Objectives: This study was designed to establish the direct vascular effects of apelin in vivo in man.
Background: Apelin is the endogenous ligand for the previously orphaned G-protein-coupled receptor, APJ. This novel pathway is widely expressed in the cardiovascular system and is emerging as an important mediator of cardiovascular homeostasis. In pre-clinical models, apelin causes venous and arterial vasodilation.
Methods: Vascular effects of apelin were assessed in 24 healthy volunteers. Dorsal hand vein diameter was measured by the Aellig technique during local intravenous infusions (0.1 to 3 nmol/min) of apelin-36, (Pyr(1))apelin-13, and sodium nitroprusside (0.6 nmol/min). Forearm blood flow was measured by venous occlusion plethysmography during intrabrachial infusions of apelin-36 and (Pyr(1))apelin-13 (0.1 to 30 nmol/min) and subsequently in the presence or absence of a "nitric oxide clamp" (nitric oxide synthase inhibitor, L-N(G)-monomethylarginine [8 mumol/min], coinfused with nitric oxide donor, sodium nitroprusside [90 to 900 ng/min]), or a single oral dose of aspirin (600 mg) or matched placebo.
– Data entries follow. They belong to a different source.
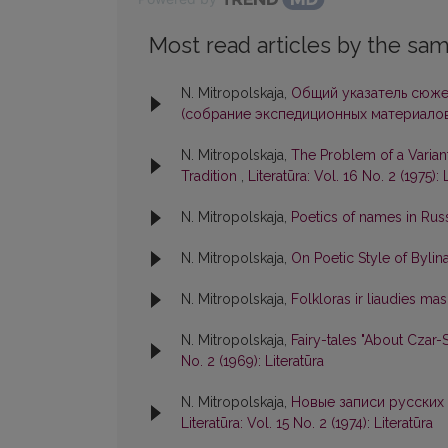
Most read articles by the sam
N. Mitropolskaja,
Общий указатель сюже
(собрание экспедиционных материалов
N. Mitropolskaja,
The Problem of a Varian
Tradition
,
Literatūra: Vol. 16 No. 2 (1975): 
N. Mitropolskaja,
Poetics of names in Rus
N. Mitropolskaja,
On Poetic Style of Bylin
N. Mitropolskaja,
Folkloras ir liaudies mas
N. Mitropolskaja,
Fairy-tales "About Czar
No. 2 (1969): Literatūra
N. Mitropolskaja,
Новые записи русских 
Literatūra: Vol. 15 No. 2 (1974): Literatūra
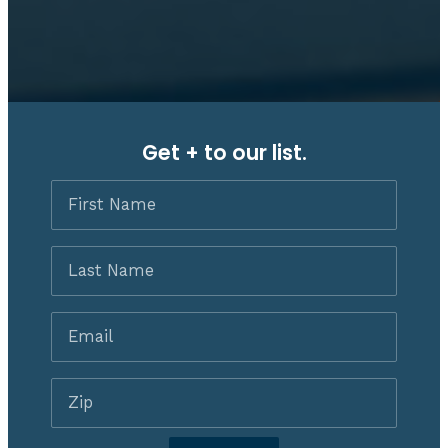
Get + to our list.
First
Name
Last
Name
Email
*
Zip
Results: Although sodium nitroprusside caused venodilation (p < 0.0001), apelin-36 and (Pyr(1))apelin-13 had no effect on dorsal hand vein diameter (p = 0.2). Both apelin isoforms caused reproducible vasodilation in forearm resistance vessels (p < 0.0001). (Pyr(1))apelin-13-mediated vasodilation was attenuated by the nitric oxide clamp (p = 0.004) but unaffected by aspirin (p = 0.7).
Conclusions: Although having no apparent effect on venous tone, apelin causes nitric oxide-dependent arterial vasodilation in vivo in man. The apelin-APJ system merits further clinical investigation to determine its role in cardiovascular homeostasis.